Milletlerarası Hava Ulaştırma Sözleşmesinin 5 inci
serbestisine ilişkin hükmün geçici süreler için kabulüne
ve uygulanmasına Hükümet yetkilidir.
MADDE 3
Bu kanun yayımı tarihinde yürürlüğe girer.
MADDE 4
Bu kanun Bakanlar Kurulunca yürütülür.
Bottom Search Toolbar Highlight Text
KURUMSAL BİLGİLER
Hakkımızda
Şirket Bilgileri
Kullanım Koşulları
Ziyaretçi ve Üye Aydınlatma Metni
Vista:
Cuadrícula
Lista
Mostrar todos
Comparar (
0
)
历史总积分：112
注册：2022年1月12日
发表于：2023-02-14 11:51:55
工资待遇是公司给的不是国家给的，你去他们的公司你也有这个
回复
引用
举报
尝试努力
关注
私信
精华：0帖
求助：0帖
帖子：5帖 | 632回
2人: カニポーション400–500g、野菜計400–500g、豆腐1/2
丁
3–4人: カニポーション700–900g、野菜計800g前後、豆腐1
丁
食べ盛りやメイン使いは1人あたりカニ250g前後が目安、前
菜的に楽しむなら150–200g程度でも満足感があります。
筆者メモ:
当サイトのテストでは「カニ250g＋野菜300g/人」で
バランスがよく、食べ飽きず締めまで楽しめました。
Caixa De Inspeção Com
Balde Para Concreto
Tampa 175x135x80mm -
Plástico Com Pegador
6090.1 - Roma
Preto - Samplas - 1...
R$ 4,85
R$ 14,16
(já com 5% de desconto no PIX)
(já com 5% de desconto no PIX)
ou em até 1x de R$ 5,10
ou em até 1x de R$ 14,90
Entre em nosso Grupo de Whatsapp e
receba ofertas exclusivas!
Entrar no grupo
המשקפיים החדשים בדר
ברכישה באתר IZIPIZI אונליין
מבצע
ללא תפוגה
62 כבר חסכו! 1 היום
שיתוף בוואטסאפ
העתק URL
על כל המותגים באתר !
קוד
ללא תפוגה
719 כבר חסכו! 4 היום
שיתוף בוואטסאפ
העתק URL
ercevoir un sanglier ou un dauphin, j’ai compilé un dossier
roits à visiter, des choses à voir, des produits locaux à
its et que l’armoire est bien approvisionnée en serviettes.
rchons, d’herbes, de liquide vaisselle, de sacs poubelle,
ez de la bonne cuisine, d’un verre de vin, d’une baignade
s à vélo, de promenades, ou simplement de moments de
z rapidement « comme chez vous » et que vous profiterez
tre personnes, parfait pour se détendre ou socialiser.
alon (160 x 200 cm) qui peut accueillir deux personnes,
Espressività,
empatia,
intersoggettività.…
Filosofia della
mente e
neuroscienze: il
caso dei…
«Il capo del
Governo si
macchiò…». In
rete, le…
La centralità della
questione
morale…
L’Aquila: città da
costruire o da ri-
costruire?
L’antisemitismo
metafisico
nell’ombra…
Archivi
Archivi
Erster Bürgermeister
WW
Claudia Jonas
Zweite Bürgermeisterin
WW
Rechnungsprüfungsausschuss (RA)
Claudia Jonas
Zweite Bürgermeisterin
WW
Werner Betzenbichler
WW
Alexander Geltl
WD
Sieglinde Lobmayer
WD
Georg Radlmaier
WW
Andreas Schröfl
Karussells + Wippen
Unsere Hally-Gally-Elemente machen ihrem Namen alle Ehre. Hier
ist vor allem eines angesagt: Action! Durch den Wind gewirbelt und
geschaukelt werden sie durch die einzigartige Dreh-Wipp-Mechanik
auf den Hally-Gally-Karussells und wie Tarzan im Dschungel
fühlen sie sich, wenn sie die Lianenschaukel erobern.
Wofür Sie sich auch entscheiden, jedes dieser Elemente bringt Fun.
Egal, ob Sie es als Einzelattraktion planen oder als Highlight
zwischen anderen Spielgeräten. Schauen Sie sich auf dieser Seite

□ □ □ □ □

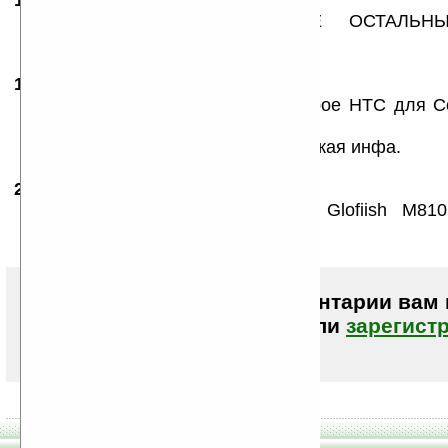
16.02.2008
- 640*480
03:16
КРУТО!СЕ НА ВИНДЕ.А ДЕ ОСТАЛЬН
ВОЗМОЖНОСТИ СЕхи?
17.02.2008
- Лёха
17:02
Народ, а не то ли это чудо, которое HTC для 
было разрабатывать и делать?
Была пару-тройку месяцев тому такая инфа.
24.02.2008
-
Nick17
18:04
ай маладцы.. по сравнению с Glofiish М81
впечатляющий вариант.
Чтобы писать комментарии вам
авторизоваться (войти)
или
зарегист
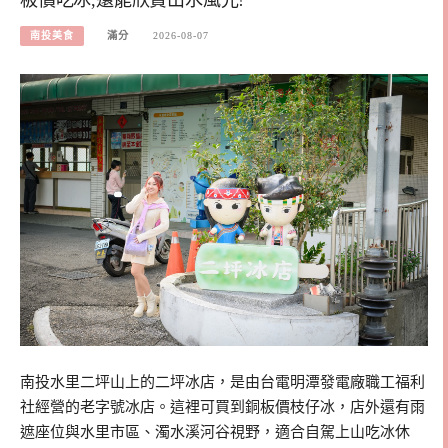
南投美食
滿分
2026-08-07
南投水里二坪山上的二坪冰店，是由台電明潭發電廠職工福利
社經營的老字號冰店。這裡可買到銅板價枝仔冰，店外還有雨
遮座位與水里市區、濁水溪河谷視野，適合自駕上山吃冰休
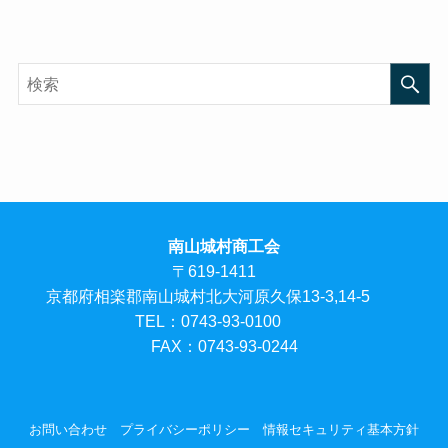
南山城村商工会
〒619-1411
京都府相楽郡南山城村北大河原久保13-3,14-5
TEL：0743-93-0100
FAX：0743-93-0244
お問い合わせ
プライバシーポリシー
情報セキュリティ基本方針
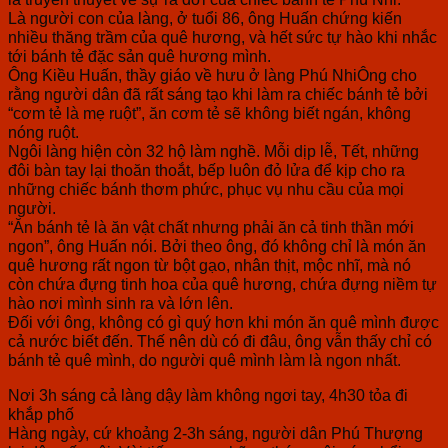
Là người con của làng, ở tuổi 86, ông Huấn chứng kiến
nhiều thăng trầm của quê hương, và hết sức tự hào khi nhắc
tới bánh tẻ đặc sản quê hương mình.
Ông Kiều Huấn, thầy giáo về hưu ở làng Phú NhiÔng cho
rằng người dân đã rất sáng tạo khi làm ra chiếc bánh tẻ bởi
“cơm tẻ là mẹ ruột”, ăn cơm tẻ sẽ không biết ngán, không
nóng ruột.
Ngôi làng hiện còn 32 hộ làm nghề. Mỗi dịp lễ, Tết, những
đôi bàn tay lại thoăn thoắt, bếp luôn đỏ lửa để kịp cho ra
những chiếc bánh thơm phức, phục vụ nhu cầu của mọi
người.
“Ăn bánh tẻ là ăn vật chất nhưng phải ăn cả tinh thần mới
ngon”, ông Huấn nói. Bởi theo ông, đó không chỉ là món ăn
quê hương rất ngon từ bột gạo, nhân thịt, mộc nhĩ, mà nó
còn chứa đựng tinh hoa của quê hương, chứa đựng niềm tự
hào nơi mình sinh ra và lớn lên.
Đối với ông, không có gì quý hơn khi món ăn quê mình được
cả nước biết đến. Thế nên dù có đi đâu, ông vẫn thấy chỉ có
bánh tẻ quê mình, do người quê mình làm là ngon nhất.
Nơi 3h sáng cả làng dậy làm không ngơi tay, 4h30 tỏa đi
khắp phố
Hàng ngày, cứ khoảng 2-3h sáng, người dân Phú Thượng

□ □ □ □ □

# Directions
Please transcribe only the lines in the records above running from the line that has "2人: カニポーション400–500g、野菜計400–500g、豆腐1/2" through the line that has "s à vélo, de", both included, exactly as they appear.

# Response
2人: カニポーション400–500g、野菜計400–500g、豆腐1/2
丁
3–4人: カニポーション700–900g、野菜計800g前後、豆腐1
丁
食べ盛りやメイン使いは1人あたりカニ250g前後が目安、前
菜的に楽しむなら150–200g程度でも満足感があります。
筆者メモ:
当サイトのテストでは「カニ250g＋野菜300g/人」で
バランスがよく、食べ飽きず締めまで楽しめました。
Caixa De Inspeção Com
Balde Para Concreto
Tampa 175x135x80mm -
Plástico Com Pegador
6090.1 - Roma
Preto - Samplas - 1...
R$ 4,85
R$ 14,16
(já com 5% de desconto no PIX)
(já com 5% de desconto no PIX)
ou em até 1x de R$ 5,10
ou em até 1x de R$ 14,90
Entre em nosso Grupo de Whatsapp e
receba ofertas exclusivas!
Entrar no grupo
המשקפיים החדשים בדר
ברכישה באתר IZIPIZI אונליין
מבצע
ללא תפוגה
62 כבר חסכו! 1 היום
שיתוף בוואטסאפ
העתק URL
על כל המותגים באתר !
קוד
ללא תפוגה
719 כבר חסכו! 4 היום
שיתוף בוואטסאפ
העתק URL
ercevoir un sanglier ou un dauphin, j’ai compilé un dossier
roits à visiter, des choses à voir, des produits locaux à
its et que l’armoire est bien approvisionnée en serviettes.
rchons, d’herbes, de liquide vaisselle, de sacs poubelle,
ez de la bonne cuisine, d’un verre de vin, d’une baignade
s à vélo, de promenades, ou simplement de moments de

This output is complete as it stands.